+++ Listed records +++
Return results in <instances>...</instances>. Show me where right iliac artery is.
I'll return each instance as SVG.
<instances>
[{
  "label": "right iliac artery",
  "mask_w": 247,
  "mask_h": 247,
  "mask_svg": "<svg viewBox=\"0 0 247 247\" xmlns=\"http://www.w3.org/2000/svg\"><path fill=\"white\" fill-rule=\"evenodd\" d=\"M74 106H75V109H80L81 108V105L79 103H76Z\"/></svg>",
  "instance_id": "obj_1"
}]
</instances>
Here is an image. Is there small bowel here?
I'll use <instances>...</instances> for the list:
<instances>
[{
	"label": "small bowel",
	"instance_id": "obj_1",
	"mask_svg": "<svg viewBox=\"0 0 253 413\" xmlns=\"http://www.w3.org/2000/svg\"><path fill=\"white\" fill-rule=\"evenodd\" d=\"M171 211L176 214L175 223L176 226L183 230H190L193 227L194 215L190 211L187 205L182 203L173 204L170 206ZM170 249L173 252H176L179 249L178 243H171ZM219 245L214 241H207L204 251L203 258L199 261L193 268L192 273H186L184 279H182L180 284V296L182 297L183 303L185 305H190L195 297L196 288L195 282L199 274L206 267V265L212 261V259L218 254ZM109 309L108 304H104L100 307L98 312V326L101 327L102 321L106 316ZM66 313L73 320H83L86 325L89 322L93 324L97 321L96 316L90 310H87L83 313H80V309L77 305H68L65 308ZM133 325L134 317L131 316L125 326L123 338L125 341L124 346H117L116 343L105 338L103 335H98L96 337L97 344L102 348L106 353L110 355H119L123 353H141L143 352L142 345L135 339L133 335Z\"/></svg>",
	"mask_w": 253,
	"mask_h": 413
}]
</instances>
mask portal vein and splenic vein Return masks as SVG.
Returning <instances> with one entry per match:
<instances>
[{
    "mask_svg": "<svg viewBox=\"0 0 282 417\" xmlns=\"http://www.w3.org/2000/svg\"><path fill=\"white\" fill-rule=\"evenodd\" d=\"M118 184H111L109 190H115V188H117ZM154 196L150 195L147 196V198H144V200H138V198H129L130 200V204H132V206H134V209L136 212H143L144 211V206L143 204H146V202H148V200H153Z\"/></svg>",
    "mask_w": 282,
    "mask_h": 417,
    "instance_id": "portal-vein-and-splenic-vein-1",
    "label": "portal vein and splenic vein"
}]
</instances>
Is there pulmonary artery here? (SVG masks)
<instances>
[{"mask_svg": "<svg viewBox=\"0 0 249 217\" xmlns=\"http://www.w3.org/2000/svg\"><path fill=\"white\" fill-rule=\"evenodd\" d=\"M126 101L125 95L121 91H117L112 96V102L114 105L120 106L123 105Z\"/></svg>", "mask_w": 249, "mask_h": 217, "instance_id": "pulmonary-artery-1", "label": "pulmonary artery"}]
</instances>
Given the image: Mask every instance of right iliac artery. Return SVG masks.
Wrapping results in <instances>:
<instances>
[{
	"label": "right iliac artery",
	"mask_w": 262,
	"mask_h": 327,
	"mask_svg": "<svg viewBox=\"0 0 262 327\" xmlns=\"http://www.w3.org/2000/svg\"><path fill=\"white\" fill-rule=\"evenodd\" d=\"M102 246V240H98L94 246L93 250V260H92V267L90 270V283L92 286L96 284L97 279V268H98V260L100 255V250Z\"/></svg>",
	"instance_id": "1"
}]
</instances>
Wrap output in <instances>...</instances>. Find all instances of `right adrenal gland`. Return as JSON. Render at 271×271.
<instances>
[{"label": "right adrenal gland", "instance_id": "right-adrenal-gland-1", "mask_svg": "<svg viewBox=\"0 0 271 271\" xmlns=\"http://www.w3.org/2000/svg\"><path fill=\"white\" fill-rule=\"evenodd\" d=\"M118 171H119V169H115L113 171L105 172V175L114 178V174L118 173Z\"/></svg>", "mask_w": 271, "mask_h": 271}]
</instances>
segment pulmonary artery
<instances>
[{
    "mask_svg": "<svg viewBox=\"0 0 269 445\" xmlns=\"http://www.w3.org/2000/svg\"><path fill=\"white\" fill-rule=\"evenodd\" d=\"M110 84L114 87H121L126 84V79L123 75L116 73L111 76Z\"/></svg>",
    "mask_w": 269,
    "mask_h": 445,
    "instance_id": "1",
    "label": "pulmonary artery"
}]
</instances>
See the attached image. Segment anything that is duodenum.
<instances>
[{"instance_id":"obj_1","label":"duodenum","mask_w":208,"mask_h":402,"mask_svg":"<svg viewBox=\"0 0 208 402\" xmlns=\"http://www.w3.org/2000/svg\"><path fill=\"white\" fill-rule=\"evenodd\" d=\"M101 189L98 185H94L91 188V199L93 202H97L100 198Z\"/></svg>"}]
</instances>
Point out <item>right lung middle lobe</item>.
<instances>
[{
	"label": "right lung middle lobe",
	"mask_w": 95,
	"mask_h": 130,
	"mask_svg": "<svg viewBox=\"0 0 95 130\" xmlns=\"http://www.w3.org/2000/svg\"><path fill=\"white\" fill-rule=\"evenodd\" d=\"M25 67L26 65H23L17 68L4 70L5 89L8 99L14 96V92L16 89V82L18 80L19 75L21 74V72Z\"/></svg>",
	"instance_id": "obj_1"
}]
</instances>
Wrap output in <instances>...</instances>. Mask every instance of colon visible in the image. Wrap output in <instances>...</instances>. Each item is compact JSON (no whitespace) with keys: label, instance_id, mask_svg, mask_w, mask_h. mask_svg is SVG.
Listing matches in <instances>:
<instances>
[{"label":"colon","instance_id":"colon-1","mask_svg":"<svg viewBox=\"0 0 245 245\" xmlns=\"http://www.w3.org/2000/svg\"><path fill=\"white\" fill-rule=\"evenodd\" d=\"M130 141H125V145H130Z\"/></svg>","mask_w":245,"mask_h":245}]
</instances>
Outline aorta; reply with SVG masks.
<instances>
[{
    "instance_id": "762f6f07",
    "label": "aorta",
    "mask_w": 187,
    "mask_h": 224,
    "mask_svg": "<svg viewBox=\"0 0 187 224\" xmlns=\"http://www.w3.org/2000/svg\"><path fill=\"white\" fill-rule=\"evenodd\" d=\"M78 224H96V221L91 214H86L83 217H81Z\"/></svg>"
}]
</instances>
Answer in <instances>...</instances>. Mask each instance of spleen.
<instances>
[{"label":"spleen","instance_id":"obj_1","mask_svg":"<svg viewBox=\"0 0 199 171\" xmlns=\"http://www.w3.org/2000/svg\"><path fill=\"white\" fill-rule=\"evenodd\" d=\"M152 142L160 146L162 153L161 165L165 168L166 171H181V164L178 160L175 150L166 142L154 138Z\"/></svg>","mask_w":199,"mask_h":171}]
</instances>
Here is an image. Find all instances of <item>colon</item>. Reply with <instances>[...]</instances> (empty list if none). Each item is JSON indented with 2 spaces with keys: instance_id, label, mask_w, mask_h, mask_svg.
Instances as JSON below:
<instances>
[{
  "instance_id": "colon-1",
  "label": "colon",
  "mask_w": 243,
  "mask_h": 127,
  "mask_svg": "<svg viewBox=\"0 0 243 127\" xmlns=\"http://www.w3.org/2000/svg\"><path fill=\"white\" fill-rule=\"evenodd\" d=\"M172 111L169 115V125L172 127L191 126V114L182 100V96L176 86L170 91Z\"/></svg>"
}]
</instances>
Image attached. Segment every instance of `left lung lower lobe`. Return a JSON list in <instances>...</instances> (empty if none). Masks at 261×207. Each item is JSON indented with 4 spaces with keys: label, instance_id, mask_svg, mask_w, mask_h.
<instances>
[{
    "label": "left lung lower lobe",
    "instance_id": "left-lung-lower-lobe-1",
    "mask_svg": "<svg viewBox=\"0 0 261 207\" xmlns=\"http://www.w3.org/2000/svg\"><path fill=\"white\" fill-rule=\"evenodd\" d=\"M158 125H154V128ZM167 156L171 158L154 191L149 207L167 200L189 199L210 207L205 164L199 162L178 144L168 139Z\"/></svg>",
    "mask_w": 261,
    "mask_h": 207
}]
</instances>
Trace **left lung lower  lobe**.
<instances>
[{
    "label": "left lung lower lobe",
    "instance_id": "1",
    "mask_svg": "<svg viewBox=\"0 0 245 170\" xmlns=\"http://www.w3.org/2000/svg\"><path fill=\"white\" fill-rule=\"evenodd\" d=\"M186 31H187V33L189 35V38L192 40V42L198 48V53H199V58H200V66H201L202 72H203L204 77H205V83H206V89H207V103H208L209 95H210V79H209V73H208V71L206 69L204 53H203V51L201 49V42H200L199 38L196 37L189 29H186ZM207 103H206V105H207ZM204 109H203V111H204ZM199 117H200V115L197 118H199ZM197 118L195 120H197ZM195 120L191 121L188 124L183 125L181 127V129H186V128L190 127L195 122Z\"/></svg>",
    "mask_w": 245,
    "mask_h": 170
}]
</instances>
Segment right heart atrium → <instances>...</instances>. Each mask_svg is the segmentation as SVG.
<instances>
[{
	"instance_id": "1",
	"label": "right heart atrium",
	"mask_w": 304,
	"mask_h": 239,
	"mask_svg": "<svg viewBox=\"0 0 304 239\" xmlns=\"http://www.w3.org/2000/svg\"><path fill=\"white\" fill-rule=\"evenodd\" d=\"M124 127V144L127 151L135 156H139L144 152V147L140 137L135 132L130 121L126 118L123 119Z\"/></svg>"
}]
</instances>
+++
What the task asks: Output the line containing "Segment right heart" and each line after it through the close of the entries, unchanged and with no other lines.

Solution to this exercise:
Segment right heart atrium → <instances>...</instances>. Each mask_svg is the segmentation as SVG.
<instances>
[{
	"instance_id": "1",
	"label": "right heart atrium",
	"mask_w": 304,
	"mask_h": 239,
	"mask_svg": "<svg viewBox=\"0 0 304 239\" xmlns=\"http://www.w3.org/2000/svg\"><path fill=\"white\" fill-rule=\"evenodd\" d=\"M124 127V144L127 151L135 156H139L144 152V147L140 137L135 132L130 121L126 118L123 119Z\"/></svg>"
}]
</instances>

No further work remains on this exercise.